Não é a primeira vez que o Governo desperdiça uma oportunidade de melhorar a política de gastos e tributos. O grande aumento de arrecadação proporcionado pela formalização de emprego e pela aceleração de crescimento terminou convertido em novas despesas.

            E saiu falando sobre esse ponto.

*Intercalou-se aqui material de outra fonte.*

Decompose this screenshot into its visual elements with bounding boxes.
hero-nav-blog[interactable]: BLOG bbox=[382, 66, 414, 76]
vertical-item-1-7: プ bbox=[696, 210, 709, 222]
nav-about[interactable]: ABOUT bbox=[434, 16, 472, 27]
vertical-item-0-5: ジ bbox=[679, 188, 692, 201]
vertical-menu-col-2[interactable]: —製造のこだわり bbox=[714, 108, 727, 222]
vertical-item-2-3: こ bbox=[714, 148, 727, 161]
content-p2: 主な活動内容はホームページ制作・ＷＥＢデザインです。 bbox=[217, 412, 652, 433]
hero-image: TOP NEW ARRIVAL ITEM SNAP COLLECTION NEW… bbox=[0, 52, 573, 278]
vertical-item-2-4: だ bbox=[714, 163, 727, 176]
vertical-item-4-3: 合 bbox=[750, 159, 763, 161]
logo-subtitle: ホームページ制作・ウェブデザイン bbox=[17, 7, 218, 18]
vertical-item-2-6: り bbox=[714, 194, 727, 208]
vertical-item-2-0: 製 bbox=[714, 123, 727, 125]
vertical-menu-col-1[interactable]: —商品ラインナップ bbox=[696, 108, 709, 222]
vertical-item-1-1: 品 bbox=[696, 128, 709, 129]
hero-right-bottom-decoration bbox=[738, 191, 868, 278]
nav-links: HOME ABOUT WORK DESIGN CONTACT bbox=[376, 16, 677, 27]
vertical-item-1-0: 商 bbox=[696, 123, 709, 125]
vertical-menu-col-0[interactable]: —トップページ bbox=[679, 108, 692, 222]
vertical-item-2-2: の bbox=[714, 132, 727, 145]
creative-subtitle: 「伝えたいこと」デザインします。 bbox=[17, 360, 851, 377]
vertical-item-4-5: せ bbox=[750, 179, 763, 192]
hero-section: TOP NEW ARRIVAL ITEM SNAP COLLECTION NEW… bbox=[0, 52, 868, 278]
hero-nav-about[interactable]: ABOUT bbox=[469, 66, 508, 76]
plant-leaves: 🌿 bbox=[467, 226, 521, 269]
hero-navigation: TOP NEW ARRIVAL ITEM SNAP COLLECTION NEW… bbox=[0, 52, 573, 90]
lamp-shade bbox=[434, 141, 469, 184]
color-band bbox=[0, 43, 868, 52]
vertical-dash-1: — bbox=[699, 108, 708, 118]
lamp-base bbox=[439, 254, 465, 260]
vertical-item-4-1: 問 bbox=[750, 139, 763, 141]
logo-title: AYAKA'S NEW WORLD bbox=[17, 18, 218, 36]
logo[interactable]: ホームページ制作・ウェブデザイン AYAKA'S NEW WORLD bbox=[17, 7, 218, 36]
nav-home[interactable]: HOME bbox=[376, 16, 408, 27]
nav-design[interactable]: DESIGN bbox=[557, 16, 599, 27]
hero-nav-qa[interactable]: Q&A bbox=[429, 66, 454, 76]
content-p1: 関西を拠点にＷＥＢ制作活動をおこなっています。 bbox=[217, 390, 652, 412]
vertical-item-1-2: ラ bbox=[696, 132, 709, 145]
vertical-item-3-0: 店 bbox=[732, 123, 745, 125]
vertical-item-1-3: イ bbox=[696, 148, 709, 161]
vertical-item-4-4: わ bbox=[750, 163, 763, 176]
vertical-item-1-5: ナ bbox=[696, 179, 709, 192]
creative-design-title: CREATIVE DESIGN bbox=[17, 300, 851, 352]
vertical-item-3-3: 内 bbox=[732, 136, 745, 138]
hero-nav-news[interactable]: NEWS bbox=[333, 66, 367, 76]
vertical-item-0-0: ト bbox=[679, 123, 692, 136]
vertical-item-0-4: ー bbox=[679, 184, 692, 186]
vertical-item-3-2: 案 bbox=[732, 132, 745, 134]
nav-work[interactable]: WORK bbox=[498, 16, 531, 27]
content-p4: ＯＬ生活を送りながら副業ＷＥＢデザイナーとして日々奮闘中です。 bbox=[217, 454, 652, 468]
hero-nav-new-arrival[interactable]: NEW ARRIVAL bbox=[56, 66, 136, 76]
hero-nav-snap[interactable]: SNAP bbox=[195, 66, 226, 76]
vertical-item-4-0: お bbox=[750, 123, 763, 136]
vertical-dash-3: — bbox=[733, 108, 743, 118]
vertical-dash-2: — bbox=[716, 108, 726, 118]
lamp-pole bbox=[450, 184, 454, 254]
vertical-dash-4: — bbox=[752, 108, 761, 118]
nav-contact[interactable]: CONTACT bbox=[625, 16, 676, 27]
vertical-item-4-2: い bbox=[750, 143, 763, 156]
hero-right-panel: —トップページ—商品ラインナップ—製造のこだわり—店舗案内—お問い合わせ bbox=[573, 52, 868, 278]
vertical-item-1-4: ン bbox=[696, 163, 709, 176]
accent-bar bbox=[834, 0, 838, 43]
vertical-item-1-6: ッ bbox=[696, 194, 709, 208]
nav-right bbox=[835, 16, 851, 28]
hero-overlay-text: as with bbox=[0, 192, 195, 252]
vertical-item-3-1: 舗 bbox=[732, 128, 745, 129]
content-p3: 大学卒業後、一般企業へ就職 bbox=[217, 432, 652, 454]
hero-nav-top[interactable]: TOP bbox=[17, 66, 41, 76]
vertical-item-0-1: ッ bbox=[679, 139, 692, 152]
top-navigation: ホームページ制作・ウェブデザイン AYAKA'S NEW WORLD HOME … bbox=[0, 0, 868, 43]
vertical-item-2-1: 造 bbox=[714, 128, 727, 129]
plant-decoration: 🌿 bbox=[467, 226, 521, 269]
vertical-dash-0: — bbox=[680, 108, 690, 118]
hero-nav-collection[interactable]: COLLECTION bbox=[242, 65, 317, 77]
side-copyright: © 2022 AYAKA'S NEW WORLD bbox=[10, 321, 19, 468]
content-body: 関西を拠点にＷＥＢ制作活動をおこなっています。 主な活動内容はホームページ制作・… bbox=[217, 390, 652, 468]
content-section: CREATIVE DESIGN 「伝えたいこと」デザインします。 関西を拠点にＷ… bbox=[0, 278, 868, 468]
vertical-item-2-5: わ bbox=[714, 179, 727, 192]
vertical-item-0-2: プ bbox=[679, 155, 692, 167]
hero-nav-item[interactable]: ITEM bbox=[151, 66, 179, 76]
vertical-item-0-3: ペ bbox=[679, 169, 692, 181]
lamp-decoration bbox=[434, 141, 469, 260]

            É constante a gente escutar aqui desta tribuna, no plenário deste Senado, críticas ao Governo Lula, dizendo que aumentamos as despesas, os nossos gastos. Pois bem, eu trago aqui um número oficial do Ministério da Fazenda: os nossos gastos com pessoal e encargos em relação ao PIB, em 2002, era de 4,8% do PIB. Caiu para 4,3%. Caiu para 4,3%! O que aumentou foram os gastos com custeio de saúde e educação, de 1,7% para 2%. Mas por que aumentamos o custeio da saúde e educação? Por um processo muito claro: houve ampliação das universidades federais, de 45 para 59; aumentamos 144 novos campi; as escolas técnicas federais, de 140 para 354!

            Então, é preciso que se diga: há investimentos que trazem aumento de custeio, mas que são, na verdade, investimentos. E isso foi o que houve em relação à saúde e à educação em nosso País. Mas volto a dizer: as despesas com pessoal em relação ao PIB tiveram decréscimo nesse último período.

            Srª Presidente, Srªs e Srs. Senadores, acabo contestando, para finalizar, a crítica do editorial de que devemos rever a política do salário mínimo. O que o nosso Presidente Lula fez neste País talvez - para concluir, minha Presidente - pouca gente entenda: nós mudamos a estrutura da economia brasileira, criando um grande mercado de consumo de massas. Às vezes, os economistas, quando fazem os seus debates, esquecem-se do povo, esquecem-se de olhar para a vida real das pessoas. E aqui nós mudamos a vida real das pessoas. Quarenta milhões de brasileiros....

(Interrupção do som.)

            O SR. LINDBERGH FARIAS (Bloco/PT - RJ) - Desculpe, e muito obrigado pela tolerância.

            Quarenta milhões de brasileiros foram à classe média! Vinte e oito milhões de brasileiros deixaram a pobreza extrema! E o papel da recuperação do salário mínimo foi gigante nesse processo, principalmente por meio da Previdência, esse recurso da Previdência que é distribuído às pessoas mais idosas do nosso País.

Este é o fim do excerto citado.